*WHAT NEEDS TO BE DONE*
Below this line are records; transcribe exactly the lines between the one holding "Замена дисплея iPhone 8" and the one holding "третий год подряд? А это чуть более 200 школ.", inclusive, and omit the pictures.

*RECORDS TO USE*

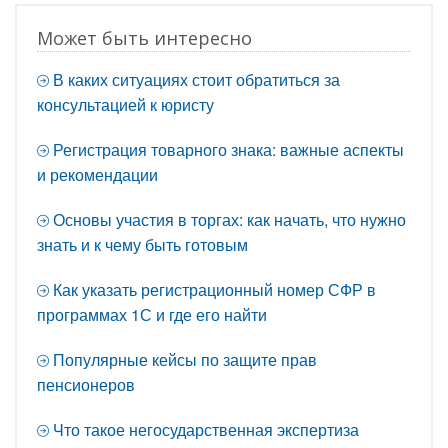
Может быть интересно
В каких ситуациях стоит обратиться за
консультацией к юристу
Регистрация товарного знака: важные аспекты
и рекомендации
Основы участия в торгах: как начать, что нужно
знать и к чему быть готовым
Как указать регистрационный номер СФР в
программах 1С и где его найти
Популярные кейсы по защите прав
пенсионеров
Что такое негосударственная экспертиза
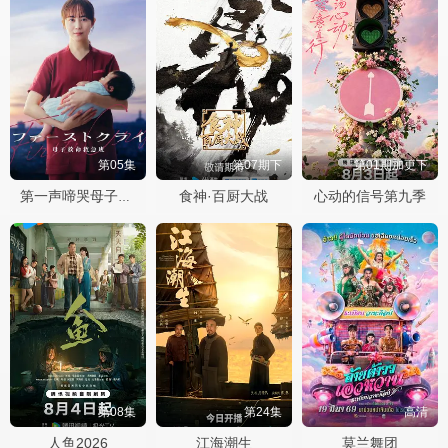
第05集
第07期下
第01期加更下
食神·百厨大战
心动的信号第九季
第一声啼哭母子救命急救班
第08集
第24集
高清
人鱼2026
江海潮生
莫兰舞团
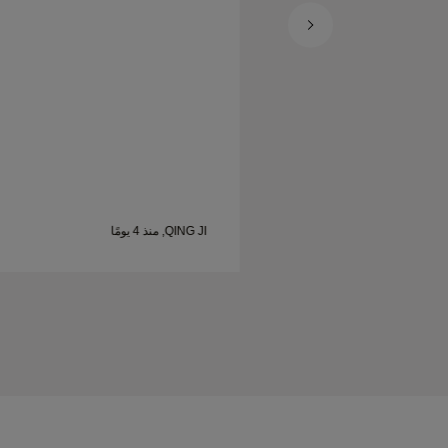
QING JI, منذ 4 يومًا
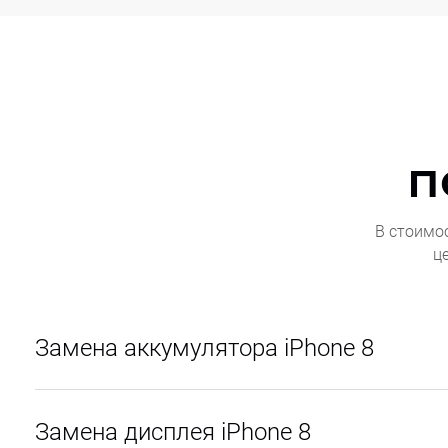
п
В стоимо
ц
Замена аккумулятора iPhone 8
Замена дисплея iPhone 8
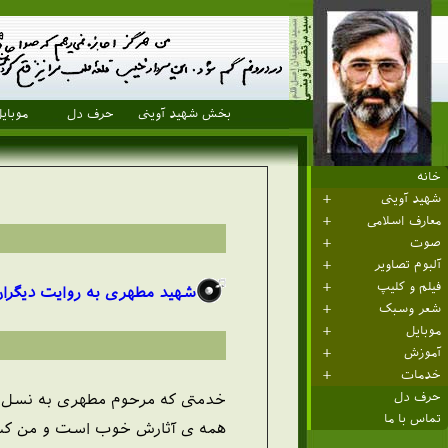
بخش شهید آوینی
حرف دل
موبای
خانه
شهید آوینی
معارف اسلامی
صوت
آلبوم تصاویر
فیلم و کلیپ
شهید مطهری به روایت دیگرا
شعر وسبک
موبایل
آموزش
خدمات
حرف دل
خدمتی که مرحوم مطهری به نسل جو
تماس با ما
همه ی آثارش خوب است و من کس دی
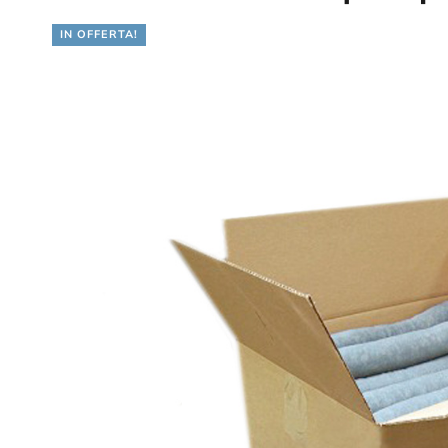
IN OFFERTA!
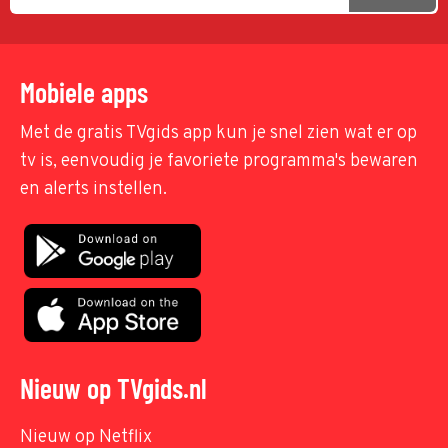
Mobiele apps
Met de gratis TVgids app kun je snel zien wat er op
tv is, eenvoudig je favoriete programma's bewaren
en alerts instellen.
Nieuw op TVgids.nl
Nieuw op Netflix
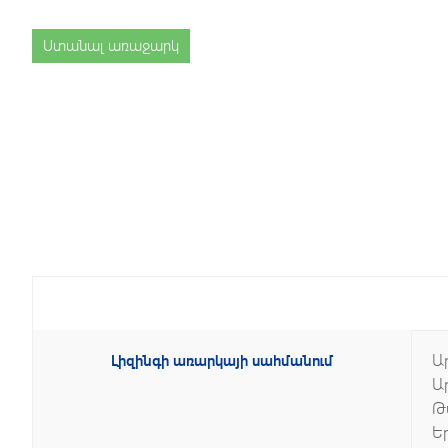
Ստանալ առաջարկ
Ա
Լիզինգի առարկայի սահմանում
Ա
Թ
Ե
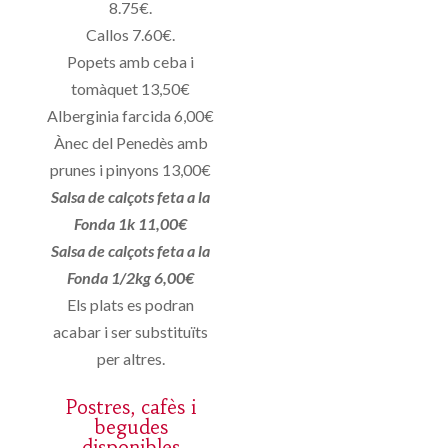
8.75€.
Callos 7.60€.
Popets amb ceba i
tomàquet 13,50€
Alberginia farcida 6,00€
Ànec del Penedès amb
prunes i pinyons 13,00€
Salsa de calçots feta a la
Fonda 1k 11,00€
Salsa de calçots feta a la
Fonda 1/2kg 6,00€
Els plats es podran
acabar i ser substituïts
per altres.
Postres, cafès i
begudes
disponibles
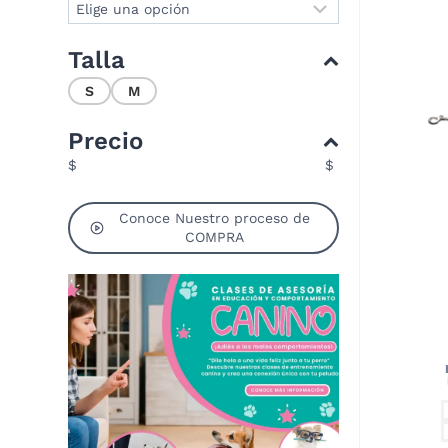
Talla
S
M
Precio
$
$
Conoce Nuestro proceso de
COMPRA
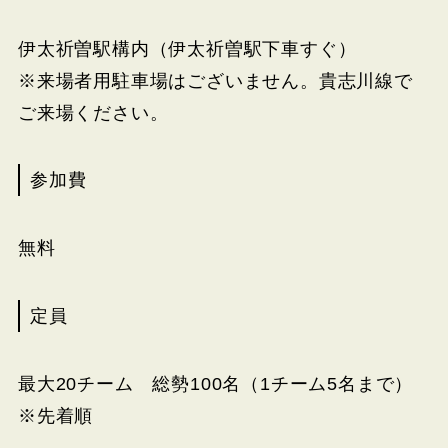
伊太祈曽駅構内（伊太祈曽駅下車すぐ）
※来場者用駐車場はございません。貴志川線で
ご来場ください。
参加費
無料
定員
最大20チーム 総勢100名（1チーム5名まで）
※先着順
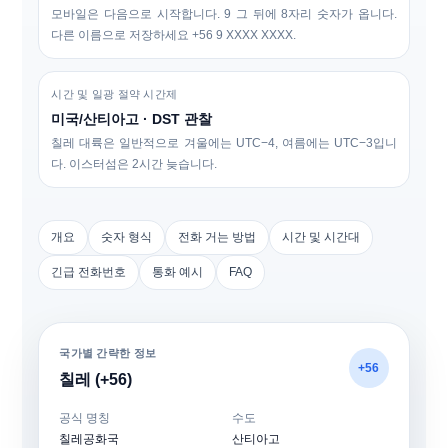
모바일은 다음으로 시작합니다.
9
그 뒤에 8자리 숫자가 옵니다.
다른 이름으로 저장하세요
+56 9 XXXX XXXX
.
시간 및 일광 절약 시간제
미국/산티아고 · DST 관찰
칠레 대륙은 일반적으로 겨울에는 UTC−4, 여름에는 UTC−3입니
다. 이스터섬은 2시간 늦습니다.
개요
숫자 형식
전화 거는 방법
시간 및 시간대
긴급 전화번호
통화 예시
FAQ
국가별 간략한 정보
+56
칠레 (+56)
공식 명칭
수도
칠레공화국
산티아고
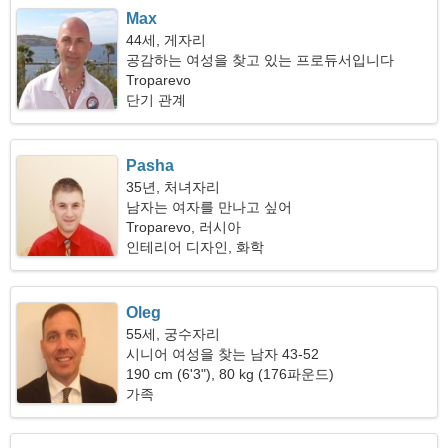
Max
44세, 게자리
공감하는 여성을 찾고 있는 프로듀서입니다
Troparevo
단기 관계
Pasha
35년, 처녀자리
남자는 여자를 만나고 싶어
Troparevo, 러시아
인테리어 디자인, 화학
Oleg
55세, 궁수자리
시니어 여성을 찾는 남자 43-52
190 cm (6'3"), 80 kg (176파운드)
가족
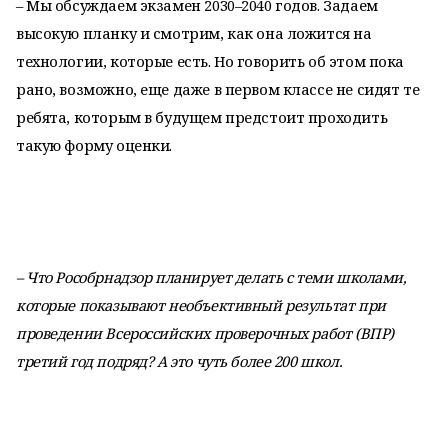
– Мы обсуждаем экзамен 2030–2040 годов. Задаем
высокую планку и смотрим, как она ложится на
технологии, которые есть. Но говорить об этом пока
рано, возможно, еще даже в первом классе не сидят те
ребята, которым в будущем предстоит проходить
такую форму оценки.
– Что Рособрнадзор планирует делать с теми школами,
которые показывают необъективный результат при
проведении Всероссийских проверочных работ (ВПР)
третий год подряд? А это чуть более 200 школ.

---

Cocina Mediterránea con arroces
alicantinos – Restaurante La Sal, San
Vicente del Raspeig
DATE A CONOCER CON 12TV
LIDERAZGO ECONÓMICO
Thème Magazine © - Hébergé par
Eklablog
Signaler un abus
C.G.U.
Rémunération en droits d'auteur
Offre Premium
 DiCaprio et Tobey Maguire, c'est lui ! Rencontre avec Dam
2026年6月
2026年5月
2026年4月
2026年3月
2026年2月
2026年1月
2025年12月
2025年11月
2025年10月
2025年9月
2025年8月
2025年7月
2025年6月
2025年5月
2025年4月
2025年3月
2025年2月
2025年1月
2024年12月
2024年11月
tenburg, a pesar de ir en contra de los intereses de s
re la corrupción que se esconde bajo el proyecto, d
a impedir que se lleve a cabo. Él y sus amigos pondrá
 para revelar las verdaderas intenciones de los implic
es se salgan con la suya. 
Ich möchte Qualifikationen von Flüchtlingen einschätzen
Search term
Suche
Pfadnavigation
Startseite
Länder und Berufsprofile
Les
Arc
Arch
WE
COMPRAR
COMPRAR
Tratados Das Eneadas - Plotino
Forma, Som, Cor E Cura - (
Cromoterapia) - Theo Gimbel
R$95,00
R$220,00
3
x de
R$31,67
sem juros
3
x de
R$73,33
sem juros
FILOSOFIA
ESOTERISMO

--

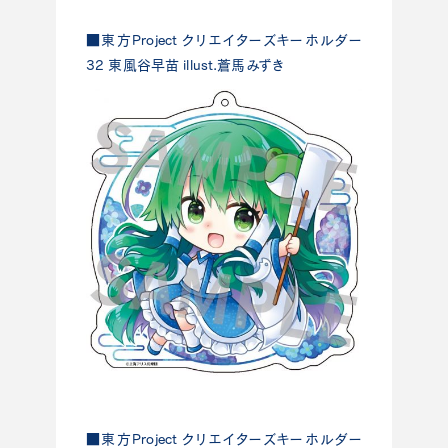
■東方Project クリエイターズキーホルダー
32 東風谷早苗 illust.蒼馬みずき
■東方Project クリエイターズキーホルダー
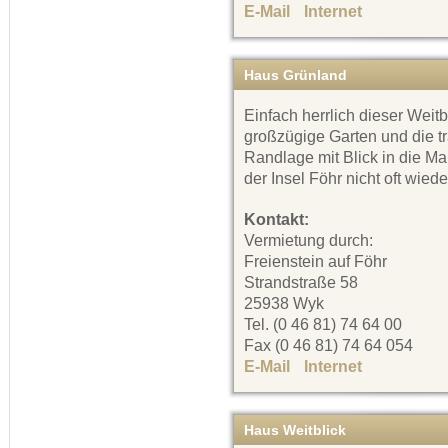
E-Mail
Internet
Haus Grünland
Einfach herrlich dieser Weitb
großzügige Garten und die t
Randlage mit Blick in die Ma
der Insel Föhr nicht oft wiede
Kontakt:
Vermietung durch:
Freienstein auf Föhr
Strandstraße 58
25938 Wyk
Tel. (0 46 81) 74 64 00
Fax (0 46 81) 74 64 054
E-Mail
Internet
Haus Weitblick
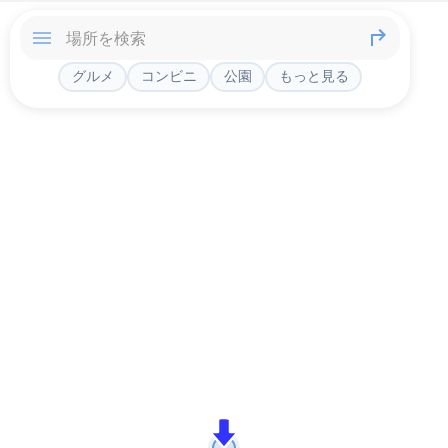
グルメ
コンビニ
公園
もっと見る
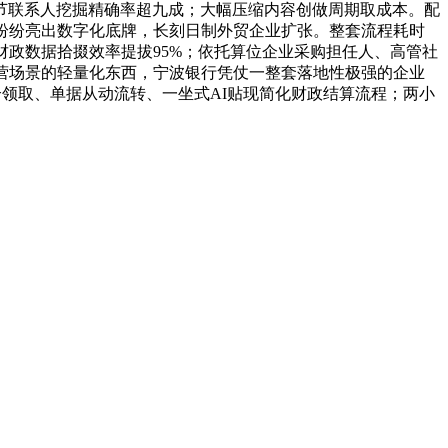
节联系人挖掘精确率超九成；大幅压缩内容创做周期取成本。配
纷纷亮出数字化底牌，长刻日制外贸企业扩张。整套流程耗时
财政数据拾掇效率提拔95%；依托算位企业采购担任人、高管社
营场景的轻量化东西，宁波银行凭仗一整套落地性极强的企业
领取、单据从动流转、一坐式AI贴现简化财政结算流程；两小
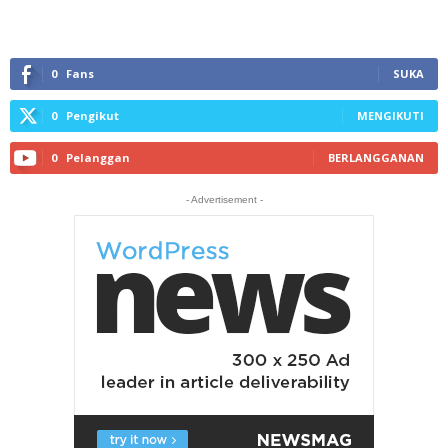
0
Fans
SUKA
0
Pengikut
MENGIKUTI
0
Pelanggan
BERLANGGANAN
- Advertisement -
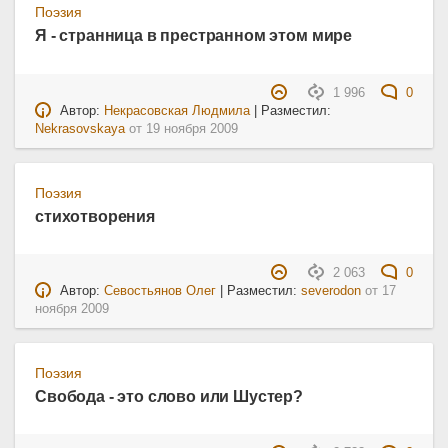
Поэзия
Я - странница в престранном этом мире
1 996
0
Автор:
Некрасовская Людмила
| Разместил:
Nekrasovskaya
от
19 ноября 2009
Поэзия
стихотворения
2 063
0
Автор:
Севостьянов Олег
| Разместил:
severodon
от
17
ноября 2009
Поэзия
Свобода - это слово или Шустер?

*SOLUTION FOR THIS EXERCISE*
Замена дисплея iPhone 8
بخش شهید آوینی
حرف دل
موبای
خانه
شهید آوینی
معارف اسلامی
صوت
آلبوم تصاویر
فیلم و کلیپ
شهید مطهری به روایت دیگرا
شعر وسبک
موبایل
آموزش
خدمات
حرف دل
خدمتی که مرحوم مطهری به نسل جو
تماس با ما
همه ی آثارش خوب است و من کس دی
IN OFFERTA!
Mobiele apps
Met de gratis TVgids app kun je snel zien wat er op
tv is, eenvoudig je favoriete programma's bewaren
en alerts instellen.
Nieuw op TVgids.nl
Nieuw op Netflix
Ստանալ առաջարկ
Ա
Լիզինգի առարկայի սահմանում
Ա
Թ
Ե
8.75€.
Callos 7.60€.
Popets amb ceba i
tomàquet 13,50€
Alberginia farcida 6,00€
Ànec del Penedès amb
prunes i pinyons 13,00€
Salsa de calçots feta a la
Fonda 1k 11,00€
Salsa de calçots feta a la
Fonda 1/2kg 6,00€
Els plats es podran
acabar i ser substituïts
per altres.
Postres, cafès i
begudes
disponibles
Talla
S
M
Precio
$
$
Conoce Nuestro proceso de
COMPRA
伊太祈曽駅構内（伊太祈曽駅下車すぐ）
※来場者用駐車場はございません。貴志川線で
ご来場ください。
参加費
無料
定員
最大20チーム 総勢100名（1チーム5名まで）
※先着順
모바일은 다음으로 시작합니다.
9
그 뒤에 8자리 숫자가 옵니다.
다른 이름으로 저장하세요
+56 9 XXXX XXXX
.
시간 및 일광 절약 시간제
미국/산티아고 · DST 관찰
칠레 대륙은 일반적으로 겨울에는 UTC−4, 여름에는 UTC−3입니
다. 이스터섬은 2시간 늦습니다.
개요
숫자 형식
전화 거는 방법
시간 및 시간대
긴급 전화번호
통화 예시
FAQ
국가별 간략한 정보
+56
칠레 (+56)
공식 명칭
수도
칠레공화국
산티아고
Max
44세, 게자리
공감하는 여성을 찾고 있는 프로듀서입니다
Troparevo
단기 관계
Pasha
35년, 처녀자리
남자는 여자를 만나고 싶어
Troparevo, 러시아
인테리어 디자인, 화학
Oleg
55세, 궁수자리
시니어 여성을 찾는 남자 43-52
190 cm (6'3"), 80 kg (176파운드)
가족
– Мы обсуждаем экзамен 2030–2040 годов. Задаем
высокую планку и смотрим, как она ложится на
технологии, которые есть. Но говорить об этом пока
рано, возможно, еще даже в первом классе не сидят те
ребята, которым в будущем предстоит проходить
такую форму оценки.
– Что Рособрнадзор планирует делать с теми школами,
которые показывают необъективный результат при
проведении Всероссийских проверочных работ (ВПР)
третий год подряд? А это чуть более 200 школ.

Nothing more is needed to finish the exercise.